Illegale Haartransplantation in Zürich Verhaftung während der OP – Gericht spricht Pflegerinnen teilweise frei
An der Zürcher Bahnhofstrasse litt ein Patient während einer Haartransplantation Höllenqualen. Dahinter steckte eine türkische Firma mit dubiosen Hintermännern.

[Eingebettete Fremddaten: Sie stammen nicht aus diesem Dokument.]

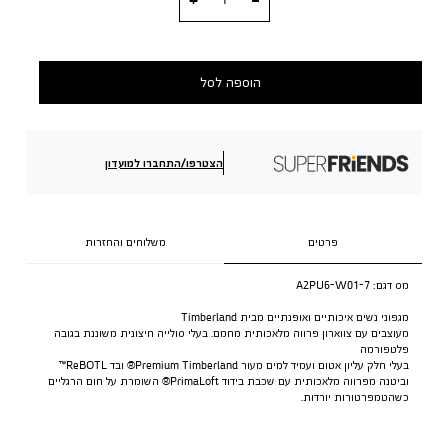
הוספה לסל
הצטרפו/התחברו למועדון
פרטים
משלוחים והחזרות
מס דגם:
A2PU6-W01-7
מגפוני נשים איכותיים ואופנתיים מבית Timberland
מעוצבים עם צווארון פרווה מלאכותית מחמם. בעלי סולייה חיצונית משוננת בגובה
פלטפורמה
בעלי חלק עליון אטום ועמיד למים מעור Premium Timberland® ובד ReBOTL™
וביטנה מפרווה מלאכותית עם שכבת בידוד PrimaLoft® השומרת על חום הרגליים
כשהטמפרטורות יורדות.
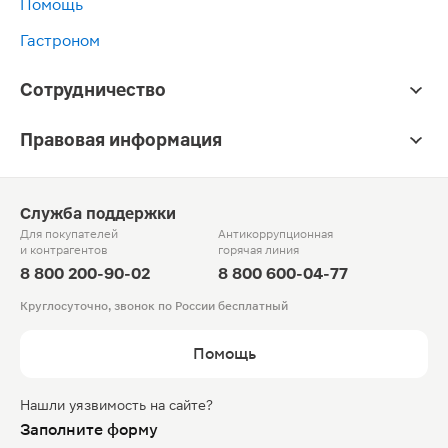
Помощь
Гастроном
Сотрудничество
Правовая информация
Служба поддержки
Для покупателей
Антикоррупционная
и контрагентов
горячая линия
8 800 200-90-02
8 800 600-04-77
Круглосуточно, звонок по России бесплатный
Помощь
Нашли уязвимость на сайте?
Заполните форму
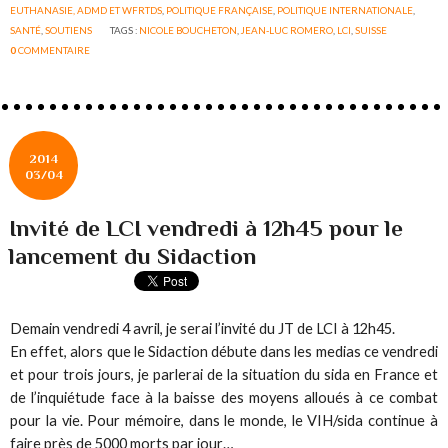
EUTHANASIE, ADMD ET WFRTDS
,
POLITIQUE FRANÇAISE
,
POLITIQUE INTERNATIONALE
,
SANTÉ
,
SOUTIENS
TAGS :
NICOLE BOUCHETON
,
JEAN-LUC ROMERO
,
LCI
,
SUISSE
0
COMMENTAIRE
2014
03/04
Invité de LCI vendredi à 12h45 pour le
lancement du Sidaction
Demain vendredi 4 avril, je serai l’invité du JT de LCI à 12h45.
En effet, alors que le Sidaction débute dans les medias ce vendredi
et pour trois jours, je parlerai de la situation du sida en France et
de l’inquiétude face à la baisse des moyens alloués à ce combat
pour la vie. Pour mémoire, dans le monde, le VIH/sida continue à
faire près de 5000 morts par jour…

Im November 2022 ereignete sich in einem Büroraum an der Zürcher Bahnhofstrasse Sonderbares: Mitten in einer Haartransplantation verhaftete die Polizei zwei türkischstämmige Krankenschwestern, die gerade einen Mann behandelten. Nun standen die beiden türkischen Frauen vor dem Bezirksgericht. Sie mussten sich wegen unqualifizierter Haartransplantationen verantworten.
Das Gericht hat die 43- und 24-jährigen Frauen zu acht beziehungsweise achteinhalb Monaten Freiheitsstrafe bedingt verurteilt. Der Richter sagte, sie hätten sich unter anderem der einfachen Körperverletzung schuldig gemacht. Sie sassen wegen Fluchtgefahr seit der Festnahme in Haft.
Doch der Fall ist komplizierter. Es geht um die Schmerzen des Patienten, die Rolle der beiden Frauen und einige Hintermänner.
Krankenschwestern sprechen kein Wort Deutsch
Für den Patienten war der Eingriff sehr schmerzhaft. Gemäss seiner Anwältin ist dieser unerträglich gewesen. Sie sprach von einem «Gemetzel» beim Eingriff. Deshalb wurden ihm Betäubungsspritzen gesetzt. Er sprach von fünfzig, was die beiden Beschuldigten dementierten. Für den Richter spielte die Anzahl keine Rolle. Der Eingriff am Kopf und mindestens eine Betäubungsspritze ohne ärztliche Überwachung seien als Körperverletzung zu werten, begründete er sein Urteil. Der Patient habe auch nicht eingewilligt, dass die Transplantation ohne ärztliche Überwachung durchgeführt werde.
Unklar ist, ob die beiden Krankenschwestern dem Patienten als Ärztinnen vorgestellt worden sind. Das lasse sich nicht mehr erstellen, sagte der Richter. Auch nicht, ob die Frauen aus der Türkei dies mitgekriegt oder verstanden hätten – beide sprechen kein Wort Deutsch, während der Verhandlung übersetzt eine Dolmetscherin laufend. Deswegen könnten sie nicht wegen Betrugs verurteilt werden, sagte der Richter.
Er beurteilte den Fall milder als die Staatsanwältin. Sie hatte bedingte Freiheitsstrafen von zehn Monaten und Landesverweisungen von fünf Jahren verlangt. Dies etwa, weil mindestens eine der Frauen schon früher in der Schweiz illegal gearbeitet habe.
Der Mann habe angeblich unerträgliche Schmerzen gehabt, als er in einem Büroraum an der Zürcher Bahnhofstrasse behandelt wurde. Die Anwältin des Opfers sprach von einem «Gemetzel» beim Eingriff. Sie forderte eine Genugtuung von mindestens 8000 Franken und Schadenersatz.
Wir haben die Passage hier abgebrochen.